Big data can translate into big money, both for the companies looking to profit from big data analytics and for the solution providers providing big data services. However, for big data to yield a higher ROI, big data projects need to be well-defined and make the most of available information sources. Big data analysis can tell an organization a lot about its customer base, marketing programs, product development and manufacturing, and new areas of profit. It’s the big data consultant’s job to bring the right skills and experience to the project to make sure the analytics yield the right insights.
There are many reasons that big data initiatives fail. According to a report from PwC, 75 percent of companies surveyed believe that they are getting the most from their information assets, but the truth is that only four percent are using data to maximum advantage. The PwC survey shows that 43 percent of companies get “little tangible benefit” from their data, and 23 percent get “no benefit” from their data.
Clearly these companies could use big data consulting to help them unlock insights from stored data. Those few companies that are getting the most from stored data are proof that big data projects pay off. It’s up to big data consultants to show their customers how to realize the same returns.
Becoming a Big Data Consultant
Any solution provider familiar with data warehousing and business intelligence has what it takes to become a big data consultant. Big data applies the same data-mining principles, but on a larger scale. In many ways, the big data arena is still being defined as new use cases and reference architectures emerge, so now is the time to extend your expertise.
Being a big data consultant requires business savvy as well as technical expertise, because you will be working with personnel in all functional areas. Expertise in Hadoop and NoSQL will help, as will big data certification, but solution providers don’t need a background in big data to develop a big data consulting practice. Start with a data management practice and database development. Analytics applied to data warehousing provides a solid foundation for moving into big data.
Most IT departments are more than willing to leverage company data, but they don’t know where all the data assets are stored or how to properly mine them. Big data consultants can step in, not only to inventory available data assets, but also to develop a strategic plan on how to apply the data to reveal the insights that management needs.
To deliver big data ROI, it’s best to start with what you know. Current customers are good prospects for big data consulting services. Not only are they comfortable with you as a service provider, but you also have an understanding of their business challenges and are in a better position to develop effective use cases.
Selling Big Data Services that Yield ROI
When approaching big data consulting prospects, you have to show customers exactly where they will see ROI from big data insights. Start with the basics.
Consider how big decisions will have a profound impact on future operations. However, many big decisions are usually opportunistic rather than strategic. It has been proven that data-driven decision-making is three times more likely to yield desired results, yet 62 percent of executives surveyed by PwC still prefer to “go with their gut.” At the same time, 59 percent of executives estimate their next big decision could be valued at $100 million or more, and 16 percent said the right big decision could be worth $1 billion.
If companies are three times more likely to benefit from data-driven decisions, then using big data for better insight seems essential. This is a great proving ground for big data.

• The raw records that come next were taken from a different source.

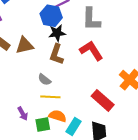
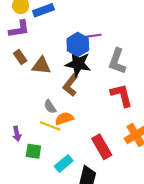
black star: (57, 33) -> (78, 64), size x1.4
red L-shape: (91, 51) -> (121, 95), moved
orange semicircle: (58, 116) -> (64, 119), moved, turned -54

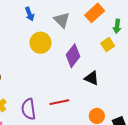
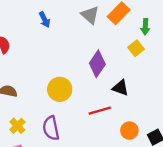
gray triangle: (62, 20) -> (90, 15), moved
yellow circle: (41, 43) -> (60, 89), moved
red line: (59, 102) -> (100, 111), moved

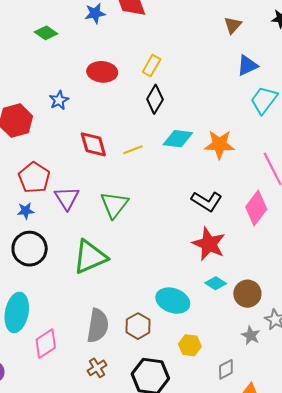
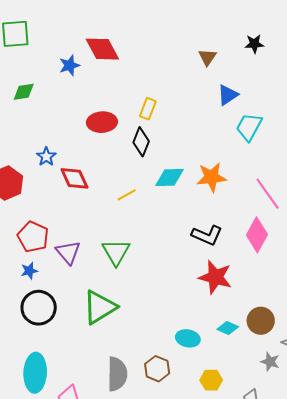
green diamond: (46, 33) -> (24, 92), turned -35
yellow rectangle: (152, 65) -> (148, 109), moved
red ellipse: (102, 72) -> (102, 122), moved
red diamond: (93, 144) -> (74, 178), moved
cyan diamond: (216, 283) -> (228, 328), moved
cyan ellipse: (173, 301) -> (188, 338), size x0.7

Another factor to consider is competition. Organizations that fail to adopt big data run the risk of being outmaneuvered by their competitors. Even when they have the data, 58 percent of executives indicate that moving from data to insight is extremely challenging.
To help customers maximize big data ROI, big data consultants need to work with customers to apply a four-step assessment and execution model:
Step 1: Discovery – Identify the problem that needs to be solved—the use case—and assemble internal and external data sets that could unlock insight. Data sets could cover a wide range of areas, including customers, products and demographics. Then develop a data lake architecture as a foundation for analysis.
Step 2: Insights – Catalog the types of analytics techniques required (e.g., forecasting, regression, machine learning). Map the tools to the data sets and start developing a prototyping environment with analytics and visualization tools. Develop data discovery processes and a provisioning model to access the data.
Step 3: Actions – Develop a decision model that turns insights into actions. Integrate decisions with business processes and embed decision results as appropriate. For example, embedding big data insights into the design of new products or services could result in substantial additional revenue.
Step 4: Outcomes – Refine the integration between insights and actions and monitor outcomes, filtering out variables such as dynamic market trends. Also, test the model regularly and observe and refine the findings.
Applying this type of operational model shows cause and effect and how to turn big data insights into revenue. Outcomes are measurable and can be traced directly back to data discovery so that the ROI from big data is proven. As an outside consultant, it’s easier for you to extrapolate this process, helping senior management identify and articulate its business goals and developing the big data infrastructure and processes to deliver value. The ROI is clearly there, and once you get a pilot program under way, you can prove your value and the ROI that you deliver as a big data consultant.